> [WHAT IS EXPECTED]
The answer is a single number: the count of lines in the records below that contain the word "noch".

(Extracted page text data)
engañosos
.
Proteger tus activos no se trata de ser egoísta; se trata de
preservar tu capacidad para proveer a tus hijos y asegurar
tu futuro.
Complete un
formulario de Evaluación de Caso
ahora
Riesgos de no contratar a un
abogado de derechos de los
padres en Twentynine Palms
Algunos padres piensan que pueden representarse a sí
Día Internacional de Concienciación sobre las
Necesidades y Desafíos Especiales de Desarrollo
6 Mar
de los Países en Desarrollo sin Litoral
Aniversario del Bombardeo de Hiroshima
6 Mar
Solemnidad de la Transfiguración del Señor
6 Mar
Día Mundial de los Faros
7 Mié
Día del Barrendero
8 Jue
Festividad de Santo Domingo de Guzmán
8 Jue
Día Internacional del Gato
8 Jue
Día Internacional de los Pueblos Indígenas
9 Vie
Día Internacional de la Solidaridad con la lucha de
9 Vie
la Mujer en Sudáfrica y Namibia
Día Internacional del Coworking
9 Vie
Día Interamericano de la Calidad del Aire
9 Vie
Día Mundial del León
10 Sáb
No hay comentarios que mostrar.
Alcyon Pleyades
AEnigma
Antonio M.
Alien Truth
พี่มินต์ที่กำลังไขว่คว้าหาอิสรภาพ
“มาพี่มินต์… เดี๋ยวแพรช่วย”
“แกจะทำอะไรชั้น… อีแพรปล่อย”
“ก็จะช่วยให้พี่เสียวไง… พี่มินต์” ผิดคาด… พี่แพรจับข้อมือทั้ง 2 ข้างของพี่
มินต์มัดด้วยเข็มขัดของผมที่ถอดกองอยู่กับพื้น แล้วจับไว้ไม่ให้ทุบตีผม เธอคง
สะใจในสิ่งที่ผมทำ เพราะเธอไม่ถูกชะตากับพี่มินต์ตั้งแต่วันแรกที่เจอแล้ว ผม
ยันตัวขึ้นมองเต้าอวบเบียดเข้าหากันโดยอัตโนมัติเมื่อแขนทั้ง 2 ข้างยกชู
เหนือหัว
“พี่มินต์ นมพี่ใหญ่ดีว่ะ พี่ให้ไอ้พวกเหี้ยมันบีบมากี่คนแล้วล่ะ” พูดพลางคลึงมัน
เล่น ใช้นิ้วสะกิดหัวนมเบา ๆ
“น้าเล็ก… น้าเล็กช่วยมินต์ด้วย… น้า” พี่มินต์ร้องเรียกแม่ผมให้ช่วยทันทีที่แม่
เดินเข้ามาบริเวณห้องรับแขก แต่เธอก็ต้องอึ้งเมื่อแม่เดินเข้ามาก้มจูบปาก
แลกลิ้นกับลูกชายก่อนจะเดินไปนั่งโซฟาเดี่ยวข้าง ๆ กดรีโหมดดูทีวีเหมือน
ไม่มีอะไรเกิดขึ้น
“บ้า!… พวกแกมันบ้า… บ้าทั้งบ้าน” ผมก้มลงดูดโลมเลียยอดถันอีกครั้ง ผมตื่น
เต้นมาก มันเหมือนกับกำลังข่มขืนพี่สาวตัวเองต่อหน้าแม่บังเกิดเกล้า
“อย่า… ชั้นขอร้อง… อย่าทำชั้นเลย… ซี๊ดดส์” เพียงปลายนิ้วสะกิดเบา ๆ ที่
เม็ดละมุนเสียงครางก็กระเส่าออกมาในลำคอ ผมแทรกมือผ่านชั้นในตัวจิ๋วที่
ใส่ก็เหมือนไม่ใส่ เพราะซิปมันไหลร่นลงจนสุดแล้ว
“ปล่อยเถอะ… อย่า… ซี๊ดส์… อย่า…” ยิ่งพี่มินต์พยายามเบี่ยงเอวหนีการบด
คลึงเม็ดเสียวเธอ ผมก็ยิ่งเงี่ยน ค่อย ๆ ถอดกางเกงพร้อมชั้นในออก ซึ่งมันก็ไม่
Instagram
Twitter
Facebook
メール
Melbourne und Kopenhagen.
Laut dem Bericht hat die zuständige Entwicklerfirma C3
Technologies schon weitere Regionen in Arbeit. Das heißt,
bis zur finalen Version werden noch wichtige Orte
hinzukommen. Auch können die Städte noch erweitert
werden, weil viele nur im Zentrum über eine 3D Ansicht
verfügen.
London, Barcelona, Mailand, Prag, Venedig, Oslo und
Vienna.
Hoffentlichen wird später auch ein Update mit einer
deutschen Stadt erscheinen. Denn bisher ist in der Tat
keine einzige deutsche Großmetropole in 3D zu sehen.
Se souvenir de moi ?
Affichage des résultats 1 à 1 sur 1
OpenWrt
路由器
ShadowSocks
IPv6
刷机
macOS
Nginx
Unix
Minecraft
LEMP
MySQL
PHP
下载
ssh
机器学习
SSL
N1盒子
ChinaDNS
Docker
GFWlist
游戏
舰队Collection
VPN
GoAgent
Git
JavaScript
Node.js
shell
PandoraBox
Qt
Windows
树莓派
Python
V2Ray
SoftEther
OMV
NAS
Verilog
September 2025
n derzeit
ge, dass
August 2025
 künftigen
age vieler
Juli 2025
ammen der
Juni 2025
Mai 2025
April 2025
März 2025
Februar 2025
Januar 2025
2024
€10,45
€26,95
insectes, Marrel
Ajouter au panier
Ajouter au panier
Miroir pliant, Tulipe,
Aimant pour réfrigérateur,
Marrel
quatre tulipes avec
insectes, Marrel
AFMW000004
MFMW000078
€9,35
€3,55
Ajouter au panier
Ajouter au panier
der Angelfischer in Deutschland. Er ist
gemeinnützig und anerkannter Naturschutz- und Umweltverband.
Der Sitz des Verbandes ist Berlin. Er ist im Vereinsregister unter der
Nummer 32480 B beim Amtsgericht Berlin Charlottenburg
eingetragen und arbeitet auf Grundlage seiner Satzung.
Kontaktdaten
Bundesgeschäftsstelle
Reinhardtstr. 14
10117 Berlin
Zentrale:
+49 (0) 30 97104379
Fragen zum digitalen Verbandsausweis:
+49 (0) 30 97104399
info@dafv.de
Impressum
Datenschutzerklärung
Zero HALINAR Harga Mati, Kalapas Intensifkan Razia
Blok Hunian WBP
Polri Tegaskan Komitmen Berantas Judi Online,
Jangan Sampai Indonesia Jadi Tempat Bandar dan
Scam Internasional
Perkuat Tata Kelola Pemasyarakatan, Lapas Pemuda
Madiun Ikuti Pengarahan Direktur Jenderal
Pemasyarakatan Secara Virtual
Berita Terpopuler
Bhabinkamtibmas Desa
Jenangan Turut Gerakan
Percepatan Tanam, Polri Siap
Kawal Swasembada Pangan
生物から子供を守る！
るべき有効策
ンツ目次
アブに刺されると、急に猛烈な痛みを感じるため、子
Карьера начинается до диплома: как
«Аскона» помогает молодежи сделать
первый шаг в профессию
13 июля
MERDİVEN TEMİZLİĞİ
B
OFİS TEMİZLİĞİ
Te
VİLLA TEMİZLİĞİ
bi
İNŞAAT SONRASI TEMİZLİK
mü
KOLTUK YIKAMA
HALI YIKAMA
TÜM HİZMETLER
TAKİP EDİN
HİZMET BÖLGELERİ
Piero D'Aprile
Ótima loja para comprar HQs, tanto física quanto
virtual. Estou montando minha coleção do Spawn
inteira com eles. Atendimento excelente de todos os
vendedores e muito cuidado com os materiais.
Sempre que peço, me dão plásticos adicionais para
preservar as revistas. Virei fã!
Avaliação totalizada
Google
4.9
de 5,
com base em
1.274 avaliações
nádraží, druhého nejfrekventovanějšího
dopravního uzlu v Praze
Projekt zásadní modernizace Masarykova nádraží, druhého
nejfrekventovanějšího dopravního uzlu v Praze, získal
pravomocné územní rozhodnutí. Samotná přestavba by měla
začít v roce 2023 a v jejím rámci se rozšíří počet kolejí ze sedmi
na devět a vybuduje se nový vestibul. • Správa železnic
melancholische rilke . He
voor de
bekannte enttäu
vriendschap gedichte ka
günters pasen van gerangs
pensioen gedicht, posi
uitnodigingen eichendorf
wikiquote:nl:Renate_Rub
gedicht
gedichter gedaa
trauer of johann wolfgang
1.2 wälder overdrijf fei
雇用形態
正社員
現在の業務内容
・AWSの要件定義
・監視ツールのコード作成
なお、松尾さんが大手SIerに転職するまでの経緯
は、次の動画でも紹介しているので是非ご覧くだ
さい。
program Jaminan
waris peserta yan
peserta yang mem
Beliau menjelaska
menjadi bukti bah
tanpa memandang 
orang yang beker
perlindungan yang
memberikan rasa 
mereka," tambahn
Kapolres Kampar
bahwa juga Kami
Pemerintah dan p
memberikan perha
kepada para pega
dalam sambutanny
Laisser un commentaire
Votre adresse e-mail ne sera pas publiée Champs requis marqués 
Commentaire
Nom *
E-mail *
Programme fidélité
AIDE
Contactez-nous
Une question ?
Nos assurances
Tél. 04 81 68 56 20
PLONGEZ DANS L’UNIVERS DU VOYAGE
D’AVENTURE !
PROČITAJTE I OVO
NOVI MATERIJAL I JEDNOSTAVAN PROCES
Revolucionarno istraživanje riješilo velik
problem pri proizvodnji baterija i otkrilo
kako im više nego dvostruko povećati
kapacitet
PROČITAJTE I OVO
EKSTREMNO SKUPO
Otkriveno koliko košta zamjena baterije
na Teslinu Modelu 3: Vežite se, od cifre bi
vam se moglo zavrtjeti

> [SOLUTION TO THIS TASK]
2